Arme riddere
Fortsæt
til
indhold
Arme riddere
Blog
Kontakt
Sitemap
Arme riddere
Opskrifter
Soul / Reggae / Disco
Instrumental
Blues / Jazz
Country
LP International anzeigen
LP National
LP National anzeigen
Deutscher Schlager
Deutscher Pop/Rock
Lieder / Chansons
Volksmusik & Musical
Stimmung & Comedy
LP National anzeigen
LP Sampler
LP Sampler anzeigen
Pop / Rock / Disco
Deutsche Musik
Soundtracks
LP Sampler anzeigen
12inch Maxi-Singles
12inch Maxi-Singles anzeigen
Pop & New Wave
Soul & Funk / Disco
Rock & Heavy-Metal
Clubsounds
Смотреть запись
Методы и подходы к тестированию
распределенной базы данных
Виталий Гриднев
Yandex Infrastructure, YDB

....

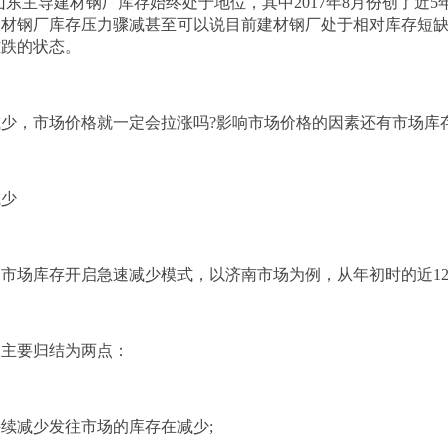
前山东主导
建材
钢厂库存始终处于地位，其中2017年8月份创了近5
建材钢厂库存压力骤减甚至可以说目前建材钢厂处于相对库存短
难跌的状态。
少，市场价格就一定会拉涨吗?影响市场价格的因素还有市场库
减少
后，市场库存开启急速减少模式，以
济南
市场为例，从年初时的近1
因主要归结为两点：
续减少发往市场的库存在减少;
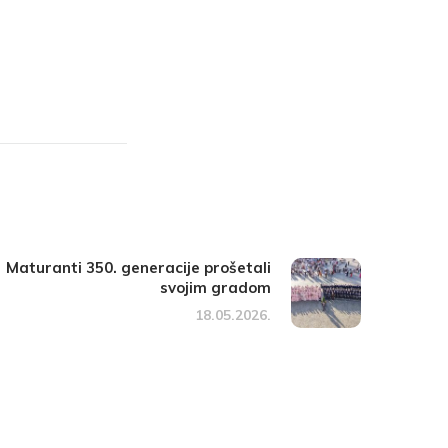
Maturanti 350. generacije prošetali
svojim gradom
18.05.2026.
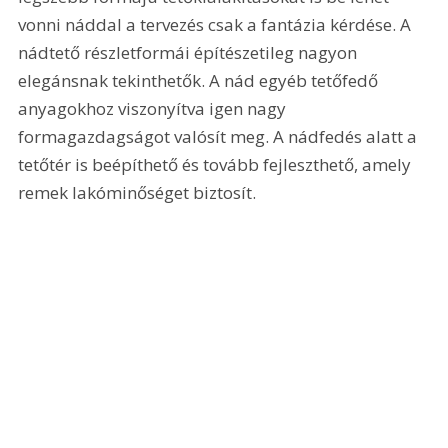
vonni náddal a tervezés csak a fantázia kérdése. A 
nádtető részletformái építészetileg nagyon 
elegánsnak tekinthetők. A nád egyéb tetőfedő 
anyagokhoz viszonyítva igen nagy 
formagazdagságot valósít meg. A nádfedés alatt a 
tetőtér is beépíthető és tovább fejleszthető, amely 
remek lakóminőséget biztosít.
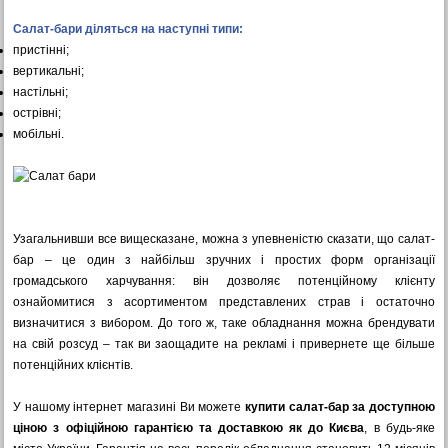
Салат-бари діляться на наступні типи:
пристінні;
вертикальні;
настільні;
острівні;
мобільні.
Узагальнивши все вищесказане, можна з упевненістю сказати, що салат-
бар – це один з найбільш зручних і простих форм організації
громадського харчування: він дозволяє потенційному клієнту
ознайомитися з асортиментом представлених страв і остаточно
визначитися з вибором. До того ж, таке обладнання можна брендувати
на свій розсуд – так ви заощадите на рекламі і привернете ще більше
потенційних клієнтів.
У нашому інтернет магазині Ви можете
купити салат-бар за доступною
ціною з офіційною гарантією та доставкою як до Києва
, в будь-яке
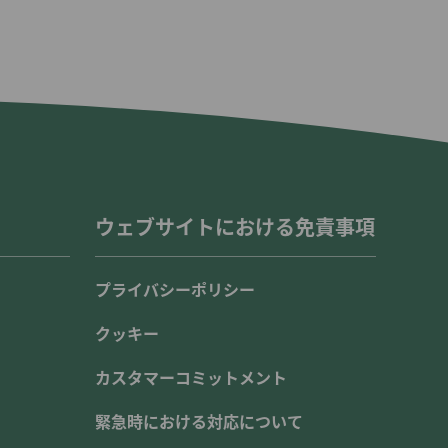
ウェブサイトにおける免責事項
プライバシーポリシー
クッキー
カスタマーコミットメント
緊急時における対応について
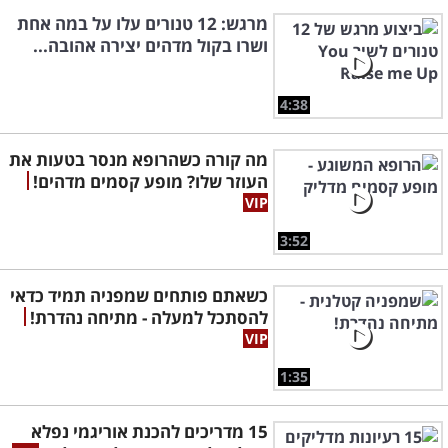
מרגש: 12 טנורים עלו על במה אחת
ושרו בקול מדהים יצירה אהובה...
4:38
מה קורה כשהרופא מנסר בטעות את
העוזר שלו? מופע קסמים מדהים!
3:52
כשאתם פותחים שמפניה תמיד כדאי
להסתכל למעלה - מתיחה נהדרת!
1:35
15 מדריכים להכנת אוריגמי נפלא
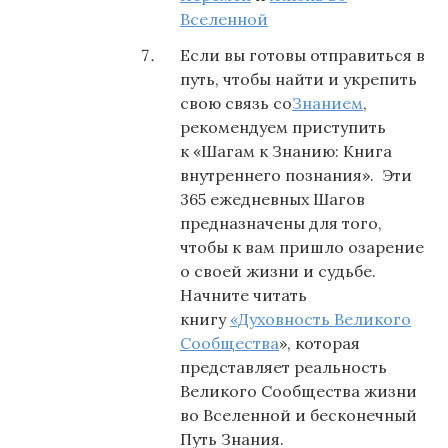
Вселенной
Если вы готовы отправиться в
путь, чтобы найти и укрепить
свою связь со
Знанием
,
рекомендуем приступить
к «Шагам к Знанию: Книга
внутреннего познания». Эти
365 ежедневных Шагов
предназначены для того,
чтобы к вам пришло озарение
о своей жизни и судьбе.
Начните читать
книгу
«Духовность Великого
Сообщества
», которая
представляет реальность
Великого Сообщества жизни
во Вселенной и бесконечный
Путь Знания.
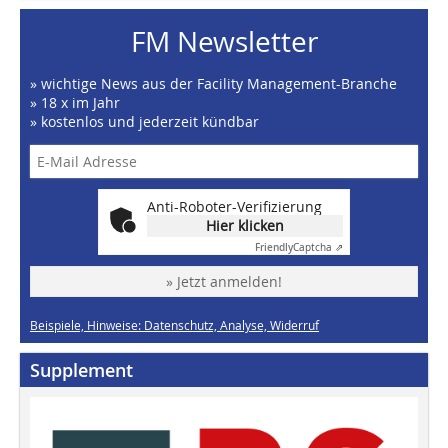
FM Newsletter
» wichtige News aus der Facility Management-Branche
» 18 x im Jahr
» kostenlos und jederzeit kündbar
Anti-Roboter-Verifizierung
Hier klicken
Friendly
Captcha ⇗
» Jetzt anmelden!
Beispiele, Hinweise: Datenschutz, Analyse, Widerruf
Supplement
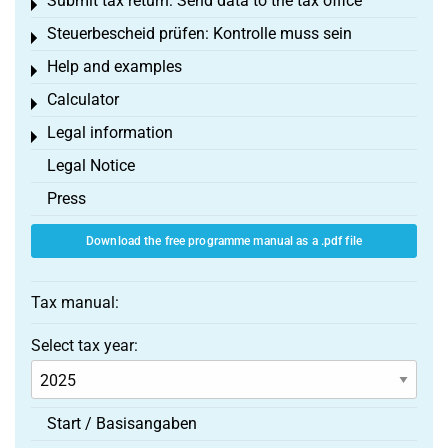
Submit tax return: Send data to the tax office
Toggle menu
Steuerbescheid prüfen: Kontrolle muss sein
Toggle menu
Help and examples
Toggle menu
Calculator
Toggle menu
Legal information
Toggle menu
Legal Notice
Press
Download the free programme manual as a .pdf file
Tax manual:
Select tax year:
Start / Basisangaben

....

**TASK DESCRIPTION**
From the material above, output only the span of lines that starts at the one containing "מה קורה כשהרופא מנסר בטעות את" and finishes at the one containing "Start / Basisangaben", word for word and free of pictures.

**WRITTEN SOLUTION**
מה קורה כשהרופא מנסר בטעות את
העוזר שלו? מופע קסמים מדהים!
3:52
כשאתם פותחים שמפניה תמיד כדאי
להסתכל למעלה - מתיחה נהדרת!
1:35
15 מדריכים להכנת אוריגמי נפלא
Вселенной
Если вы готовы отправиться в
путь, чтобы найти и укрепить
свою связь со
Знанием
,
рекомендуем приступить
к «Шагам к Знанию: Книга
внутреннего познания». Эти
365 ежедневных Шагов
предназначены для того,
чтобы к вам пришло озарение
о своей жизни и судьбе.
Начните читать
книгу
«Духовность Великого
Сообщества
», которая
представляет реальность
Великого Сообщества жизни
во Вселенной и бесконечный
Путь Знания.
FM Newsletter
» wichtige News aus der Facility Management-Branche
» 18 x im Jahr
» kostenlos und jederzeit kündbar
Anti-Roboter-Verifizierung
Hier klicken
Friendly
Captcha ⇗
» Jetzt anmelden!
Beispiele, Hinweise: Datenschutz, Analyse, Widerruf
Supplement
Submit tax return: Send data to the tax office
Toggle menu
Steuerbescheid prüfen: Kontrolle muss sein
Toggle menu
Help and examples
Toggle menu
Calculator
Toggle menu
Legal information
Toggle menu
Legal Notice
Press
Download the free programme manual as a .pdf file
Tax manual:
Select tax year:
Start / Basisangaben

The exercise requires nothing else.